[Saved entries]
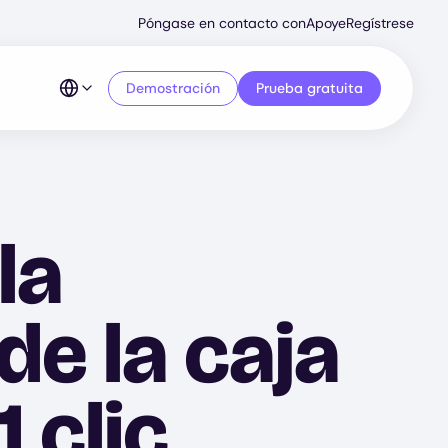
Secondary
Póngase en contacto con
Apoye
Regístrese
Menu
Demostración
Prueba gratuita
la
de la caja
 clic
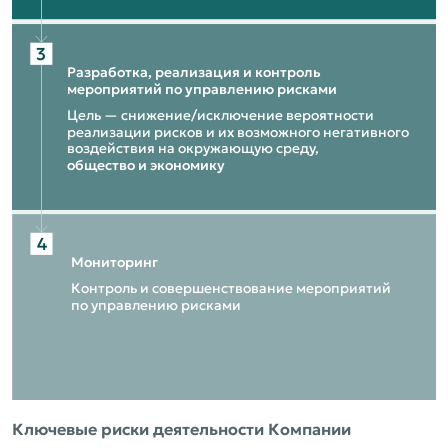
3
Разработка, реализация и контроль
мероприятий по управлению рисками
Цель — снижение/исключение вероятности
реализации рисков и их возможного негативного
воздействия на окружающую среду,
общество и экономику
4
Мониторинг
Контроль и совершенствование мероприятий
по управлению рисками
Ключевые риски деятельности Компании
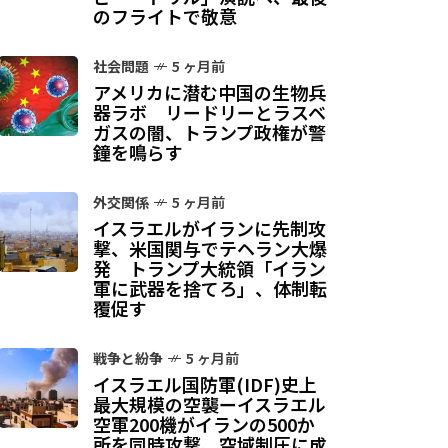
のフライトで敬意
社会問題
5 ヶ月前
アメリカに潜む中国の生物兵
器ラボ リードリーとラスベ
ガスの闇、トランプ政権が警
鐘を鳴らす
外交関係
5 ヶ月前
イスラエルがイランに先制攻
撃、米国関与でテヘラン大爆
発 トランプ大統領「イラン
軍に武器を捨てろ」、体制転
覆促す
戦争と紛争
5 ヶ月前
イスラエル国防軍(IDF)史上
最大規模の空襲ーイスラエル
空軍200機がイランの500か
所を同時攻撃、空域制圧に成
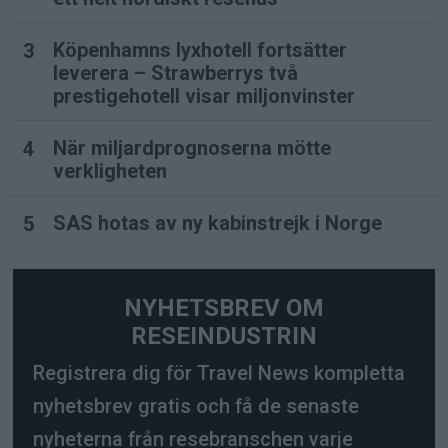
Köpenhamns lyxhotell fortsätter
leverera – Strawberrys två
prestigehotell visar miljonvinster
När miljardprognoserna mötte
verkligheten
SAS hotas av ny kabinstrejk i Norge
NYHETSBREV OM
RESEINDUSTRIN
Registrera dig för Travel News kompletta
nyhetsbrev gratis och få de senaste
nyheterna från resebranschen varje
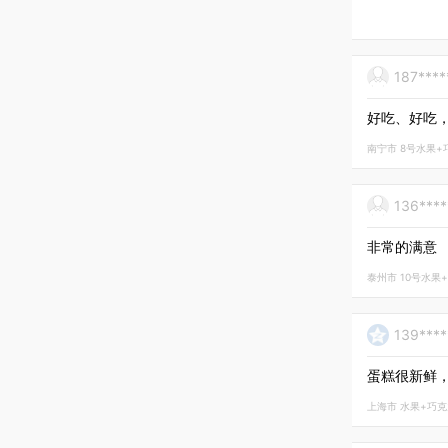
187****
好吃、好吃
南宁市 8号水果+巧克
136***
非常的满意
泰州市 10号水果+草莓
139***
蛋糕很新鲜
上海市 水果+巧克力脆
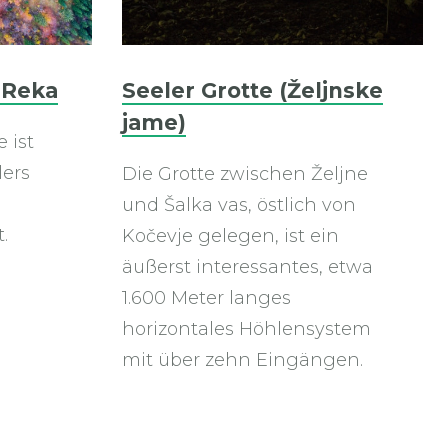
 Reka
Seeler Grotte (Željnske
jame)
 ist
lers
Die Grotte zwischen Željne
und Šalka vas, östlich von
.
Kočevje gelegen, ist ein
äußerst interessantes, etwa
1.600 Meter langes
horizontales Höhlensystem
mit über zehn Eingängen.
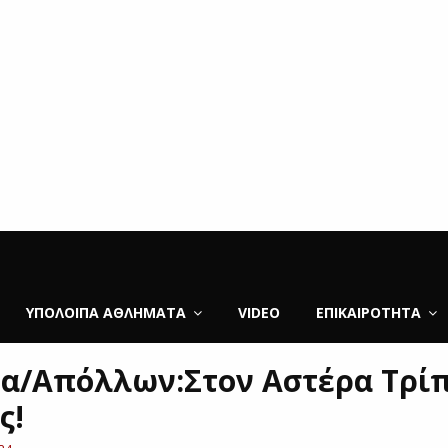
ΥΠΌΛΟΙΠΑ ΑΘΛΉΜΑΤΑ
VIDEO
ΕΠΙΚΑΙΡΌΤΗΤΑ
α/Απόλλων:Στον Αστέρα Τρίπ
ς!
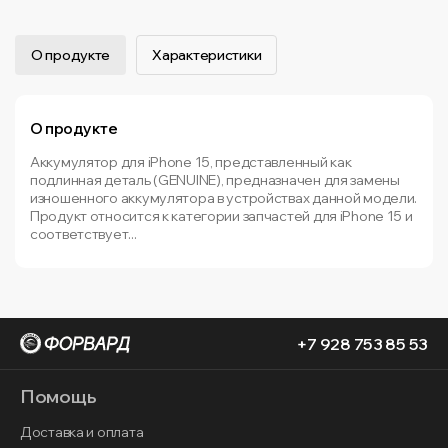
О продукте
Характеристики
О продукте
Аккумулятор для iPhone 15, представленный как
подлинная деталь (GENUINE), предназначен для замены
изношенного аккумулятора в устройствах данной модели.
Продукт относится к категории запчастей для iPhone 15 и
соответствует...
+7 928 753 85 53
Помощь
Доставка и оплата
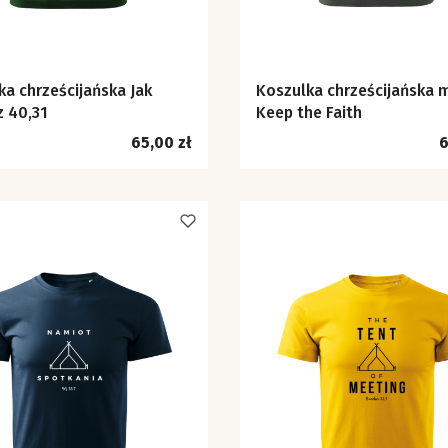
ka chrześcijańska Jak
Koszulka chrześcijańska 
Iz 40,31
Keep the Faith
Cena
C
65,00 zł
6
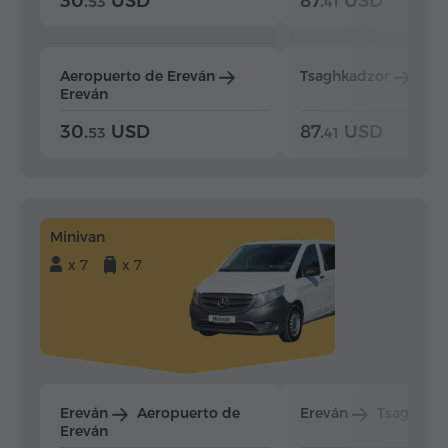
30.
USD
87.
USD
53
41
Aeropuerto de Ereván
Tsaghkadzor
Ere
Ereván
30.
USD
87.
USD
53
41
Minivan
x 7
x 7
Ereván
Aeropuerto de
Ereván
Tsaghkad
Ereván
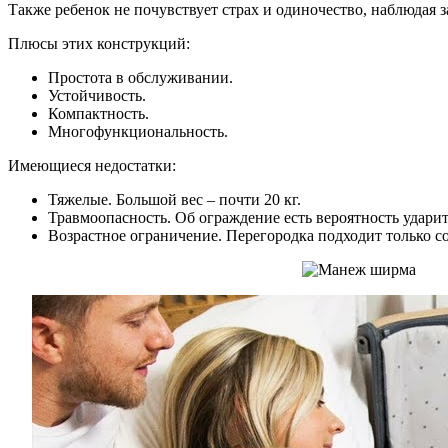
Также ребенок не почувствует страх и одиночество, наблюдая 
Плюсы этих конструкций:
Простота в обслуживании.
Устойчивость.
Компактность.
Многофункциональность.
Имеющиеся недостатки:
Тяжелые. Большой вес – почти 20 кг.
Травмоопасность. Об ограждение есть вероятность удари
Возрастное ограничение. Перегородка подходит только сов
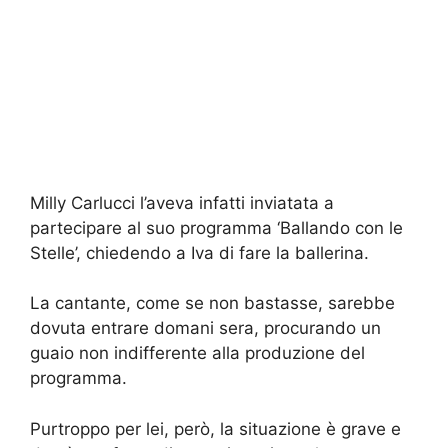
Milly Carlucci l’aveva infatti inviatata a
partecipare al suo programma ‘Ballando con le
Stelle’, chiedendo a Iva di fare la ballerina.
La cantante, come se non bastasse, sarebbe
dovuta entrare domani sera, procurando un
guaio non indifferente alla produzione del
programma.
Purtroppo per lei, però, la situazione è grave e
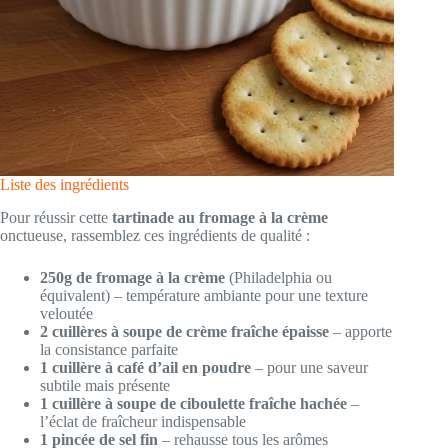
Liste des ingrédients
Pour réussir cette
tartinade au fromage à la crème
onctueuse, rassemblez ces ingrédients de qualité :
250g de fromage à la crème
(Philadelphia ou
équivalent) – température ambiante pour une texture
veloutée
2 cuillères à soupe de crème fraîche épaisse
– apporte
la consistance parfaite
1 cuillère à café d’ail en poudre
– pour une saveur
subtile mais présente
1 cuillère à soupe de ciboulette fraîche hachée
–
l’éclat de fraîcheur indispensable
1 pincée de sel fin
– rehausse tous les arômes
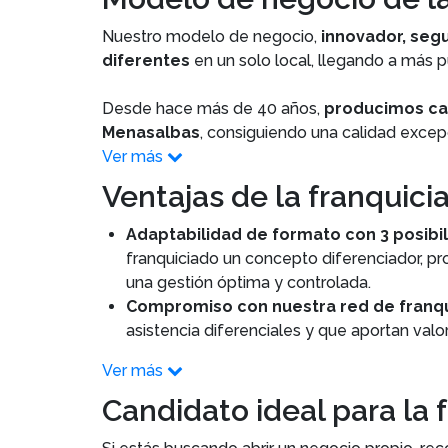
Nuestro modelo de negocio,
innovador, segu
diferentes
en un solo local, llegando a más p
Desde hace más de 40 años,
producimos car
Menasalbas
, consiguiendo una calidad excep
Ver más
Ventajas de la franquici
Adaptabilidad de formato con 3 posibi
franquiciado un concepto diferenciador, pr
una gestión óptima y controlada.
Compromiso con nuestra red de franqu
asistencia diferenciales y que aportan valo
Ver más
Candidato ideal para la 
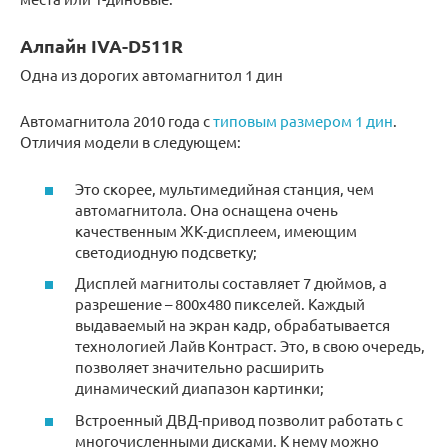
Алпайн IVA-D511R
Одна из дорогих автомагнитол 1 дин
Автомагнитола 2010 года с
типовым размером 1 дин
.
Отличия модели в следующем:
Это скорее, мультимедийная станция, чем
автомагнитола. Она оснащена очень
качественным ЖК-дисплеем, имеющим
светодиодную подсветку;
Дисплей магнитолы составляет 7 дюймов, а
разрешение – 800х480 пикселей. Каждый
выдаваемый на экран кадр, обрабатывается
технологией Лайв Контраст. Это, в свою очередь,
позволяет значительно расширить
динамический диапазон картинки;
Встроенный ДВД-привод позволит работать с
многочисленными дисками. К нему можно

» **EXERCISE PROMPT**: From the first line of the entries above through the line with "Köpenhamns lyxhotell fortsätter", set down each line exactly and drop the pictures.

» **REPLY**:
Secondary
Póngase en contacto con
Apoye
Regístrese
Menu
Demostración
Prueba gratuita
la
de la caja
 clic
3
Разработка, реализация и контроль
мероприятий по управлению рисками
Цель — снижение/исключение вероятности
реализации рисков и их возможного негативного
воздействия на окружающую среду,
общество и экономику
4
Мониторинг
Контроль и совершенствование мероприятий
по управлению рисками
Ключевые риски деятельности Компании
のフライトで敬意
社会問題
5 ヶ月前
アメリカに潜む中国の生物兵
器ラボ リードリーとラスベ
ガスの闇、トランプ政権が警
鐘を鳴らす
外交関係
5 ヶ月前
イスラエルがイランに先制攻
撃、米国関与でテヘラン大爆
発 トランプ大統領「イラン
軍に武器を捨てろ」、体制転
覆促す
戦争と紛争
5 ヶ月前
イスラエル国防軍(IDF)史上
最大規模の空襲ーイスラエル
空軍200機がイランの500か
所を同時攻撃、空域制圧に成
Köpenhamns lyxhotell fortsätter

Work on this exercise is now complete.